Work instruction: Only the lines with the string "dalam" are needed; return each of them from the entries below.

----- Source material -----

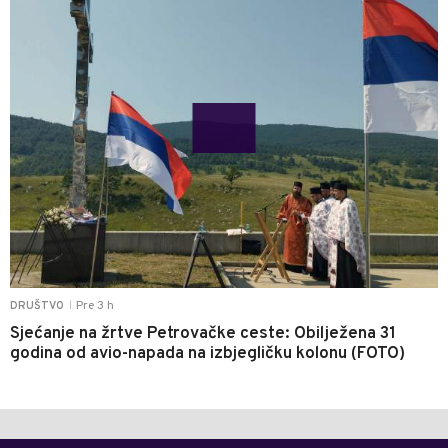
Pre 3 h
DRUŠTVO
|
Sjećanje na žrtve Petrovačke ceste: Obilježena 31
godina od avio-napada na izbjegličku kolonu (FOTO)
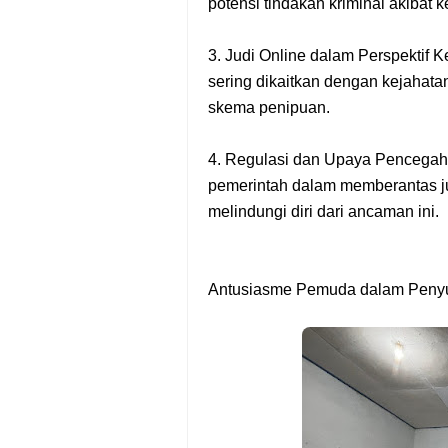
potensi tindakan kriminal akibat k
3. Judi Online dalam Perspektif K
sering dikaitkan dengan kejahatan
skema penipuan.
4. Regulasi dan Upaya Pencega
pemerintah dalam memberantas ju
melindungi diri dari ancaman ini.
Antusiasme Pemuda dalam Peny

-----

Response below:
3. Judi Online dalam Perspektif K
pemerintah dalam memberantas ju
Antusiasme Pemuda dalam Peny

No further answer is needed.